In der vergangenen Woche beschäftigte sich die Schweizer Politelite in einer ausserordentlichen Session mit der Rettung der Credit Suisse. Es wurde viel debattiert und wenig entschieden. Es war von Anfang an klar, dass der Entscheid des Parlaments für die getroffene Lösung nicht ausschlaggebend ist. Die Ablehnung des Kredits, die das Parlament vorgenommen hat, war also eher eine Unmutsbekundung. «Eine spektakuläre Widerstandsgeste, die allerdings nicht mehr ist als genau das: Spektakel», kommentiert Daniel Binswanger in der ‹Republik›. «Und die die politische Impotenz der Schweizer Legislative eigentlich erst so richtig ins Scheinwerfer­licht rückt.» David Biner stellt nicht die Impotenz, sondern die Inkompetenz in der NZZ ins Zentrum und konstatiert: «Denn sie wissen nicht, was sie tun.» Es zeigte sich rasch, dass der Willen, einen erneuten Fall Credit Suisse zu verhindern und eine effektive Bankenregulierung vorzunehmen oder mindestens die falschen Anreizsysteme, die durch die Boni-Kultur geschaffen wurden, sich auf verbale Verlautbarungen in Interviews oder in grossen Inseraten beschränkt. Und so ist zu befürchten, dass auch jetzt wie nach der Rettung der UBS so lange auf Zeit gespielt wird, bis jegliche Lust an griffiger Regulierung vergangen ist.

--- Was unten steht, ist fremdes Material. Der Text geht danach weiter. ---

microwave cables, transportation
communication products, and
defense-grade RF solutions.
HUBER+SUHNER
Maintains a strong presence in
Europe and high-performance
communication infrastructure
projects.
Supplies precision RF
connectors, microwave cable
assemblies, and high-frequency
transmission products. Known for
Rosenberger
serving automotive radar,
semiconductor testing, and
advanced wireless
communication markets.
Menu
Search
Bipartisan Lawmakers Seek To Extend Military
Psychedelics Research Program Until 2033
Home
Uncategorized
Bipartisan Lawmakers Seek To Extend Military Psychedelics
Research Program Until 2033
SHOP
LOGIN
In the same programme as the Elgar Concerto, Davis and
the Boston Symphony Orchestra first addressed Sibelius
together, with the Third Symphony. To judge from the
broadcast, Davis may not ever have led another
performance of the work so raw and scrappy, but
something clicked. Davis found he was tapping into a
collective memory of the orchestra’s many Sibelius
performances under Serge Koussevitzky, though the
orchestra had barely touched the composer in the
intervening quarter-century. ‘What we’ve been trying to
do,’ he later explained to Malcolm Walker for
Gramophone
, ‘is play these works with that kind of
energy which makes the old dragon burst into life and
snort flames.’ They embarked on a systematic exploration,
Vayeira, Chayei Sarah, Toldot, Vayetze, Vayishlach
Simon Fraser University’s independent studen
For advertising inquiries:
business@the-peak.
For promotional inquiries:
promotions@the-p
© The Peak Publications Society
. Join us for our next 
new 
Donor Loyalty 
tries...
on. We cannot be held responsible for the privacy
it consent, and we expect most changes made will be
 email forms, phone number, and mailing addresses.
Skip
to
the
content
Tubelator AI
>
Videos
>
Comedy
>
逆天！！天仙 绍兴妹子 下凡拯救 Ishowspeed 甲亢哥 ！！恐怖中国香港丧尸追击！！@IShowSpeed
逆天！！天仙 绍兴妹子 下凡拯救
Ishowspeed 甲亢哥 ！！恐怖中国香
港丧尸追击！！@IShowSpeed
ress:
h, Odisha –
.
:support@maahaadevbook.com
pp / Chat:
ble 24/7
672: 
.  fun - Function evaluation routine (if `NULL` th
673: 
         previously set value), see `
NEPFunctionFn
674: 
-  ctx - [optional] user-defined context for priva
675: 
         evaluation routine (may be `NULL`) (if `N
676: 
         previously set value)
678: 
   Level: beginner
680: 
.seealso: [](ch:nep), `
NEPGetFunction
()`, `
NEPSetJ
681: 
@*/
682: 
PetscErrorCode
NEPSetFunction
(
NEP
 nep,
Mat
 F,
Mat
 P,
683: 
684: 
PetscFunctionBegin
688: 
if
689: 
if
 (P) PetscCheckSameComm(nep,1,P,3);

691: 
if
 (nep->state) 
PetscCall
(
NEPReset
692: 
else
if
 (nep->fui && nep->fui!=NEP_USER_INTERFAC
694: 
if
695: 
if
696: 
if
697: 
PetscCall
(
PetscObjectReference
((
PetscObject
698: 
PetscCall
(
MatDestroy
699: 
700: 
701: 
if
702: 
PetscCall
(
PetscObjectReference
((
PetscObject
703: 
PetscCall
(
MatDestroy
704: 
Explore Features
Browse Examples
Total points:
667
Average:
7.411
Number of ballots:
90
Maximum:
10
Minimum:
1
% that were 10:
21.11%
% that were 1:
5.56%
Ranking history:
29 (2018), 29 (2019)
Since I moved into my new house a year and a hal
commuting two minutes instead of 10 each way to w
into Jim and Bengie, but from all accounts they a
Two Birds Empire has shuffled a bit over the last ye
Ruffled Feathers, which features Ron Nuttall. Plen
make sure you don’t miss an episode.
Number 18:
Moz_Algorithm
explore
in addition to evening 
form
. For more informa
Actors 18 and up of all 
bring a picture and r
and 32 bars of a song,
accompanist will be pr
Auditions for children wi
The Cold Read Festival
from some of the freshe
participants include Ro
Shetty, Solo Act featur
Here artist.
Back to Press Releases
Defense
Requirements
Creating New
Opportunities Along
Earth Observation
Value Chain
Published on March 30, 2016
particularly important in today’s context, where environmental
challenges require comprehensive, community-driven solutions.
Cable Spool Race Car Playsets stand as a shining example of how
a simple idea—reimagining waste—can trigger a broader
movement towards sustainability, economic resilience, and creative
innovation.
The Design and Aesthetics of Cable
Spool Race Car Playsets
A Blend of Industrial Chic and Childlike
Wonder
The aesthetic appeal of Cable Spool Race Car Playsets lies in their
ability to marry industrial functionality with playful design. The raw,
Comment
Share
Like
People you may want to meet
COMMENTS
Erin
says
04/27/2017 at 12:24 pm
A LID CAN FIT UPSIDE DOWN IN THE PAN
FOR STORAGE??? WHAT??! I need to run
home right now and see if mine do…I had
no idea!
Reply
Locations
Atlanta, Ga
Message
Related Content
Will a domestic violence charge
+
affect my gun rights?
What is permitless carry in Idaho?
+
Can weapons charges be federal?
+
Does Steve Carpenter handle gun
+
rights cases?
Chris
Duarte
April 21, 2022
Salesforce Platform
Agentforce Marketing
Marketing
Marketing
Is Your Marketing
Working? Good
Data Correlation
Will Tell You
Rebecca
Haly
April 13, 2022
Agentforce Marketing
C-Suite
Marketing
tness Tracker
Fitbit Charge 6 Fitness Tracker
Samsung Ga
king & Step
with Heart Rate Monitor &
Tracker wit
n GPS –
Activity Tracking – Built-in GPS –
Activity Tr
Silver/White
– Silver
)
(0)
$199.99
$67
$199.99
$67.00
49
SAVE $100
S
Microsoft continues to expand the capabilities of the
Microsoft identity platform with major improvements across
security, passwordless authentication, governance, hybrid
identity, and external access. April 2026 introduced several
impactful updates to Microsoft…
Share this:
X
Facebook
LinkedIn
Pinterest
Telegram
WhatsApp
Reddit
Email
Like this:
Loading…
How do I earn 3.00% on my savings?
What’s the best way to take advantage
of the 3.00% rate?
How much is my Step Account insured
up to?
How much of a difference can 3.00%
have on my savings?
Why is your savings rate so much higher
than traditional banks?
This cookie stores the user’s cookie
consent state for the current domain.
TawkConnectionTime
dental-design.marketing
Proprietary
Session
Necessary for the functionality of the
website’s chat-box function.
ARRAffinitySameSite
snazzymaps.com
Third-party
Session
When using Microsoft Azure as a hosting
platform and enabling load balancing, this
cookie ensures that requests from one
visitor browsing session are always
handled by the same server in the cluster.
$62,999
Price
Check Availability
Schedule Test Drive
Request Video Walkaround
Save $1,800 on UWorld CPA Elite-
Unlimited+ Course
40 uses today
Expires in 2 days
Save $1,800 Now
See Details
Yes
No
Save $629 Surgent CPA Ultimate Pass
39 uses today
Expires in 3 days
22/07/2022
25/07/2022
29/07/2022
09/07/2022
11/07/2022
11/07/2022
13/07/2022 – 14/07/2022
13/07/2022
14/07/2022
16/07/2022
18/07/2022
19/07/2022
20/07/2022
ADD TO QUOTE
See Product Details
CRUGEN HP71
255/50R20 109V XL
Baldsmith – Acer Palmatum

Der Zufall wollte es, dass ich kurz nach den Ereignissen rund um die Credit Suisse an einem Podium war, zu der das UBS Center for Economics eingeladen hatte. Das Thema hatte nichts mit Banken, sondern mehr mit Demokratie zu tun, der Föderalismus stand im Zentrum. Neben Podien gab es Fragen ans Publikum: Eine davon war, ob man es gut findet, wenn der Bundesrat per Notrecht handelt. Nun ist es nicht weiter erstaunlich, dass eine grosse Mehrheit befürwortet, dass die Exekutive in einer Krisensituation schnell entscheiden kann. Die Mehrheit fand allerdings auch, der Bundesrat sollte dies öfter tun können.  Das mag ein wenig an der Situation und an der Fragestellung liegen. Aber ein leiser Verdacht besteht dennoch, dass durchaus etliche Menschen, gerade aus einer wirtschaftlichen Elite, den Normalbetrieb der Demokratie nicht als sonderlich nützlich empfinden. Das könnte sich dereinst rächen. Zu hoffen ist es nicht.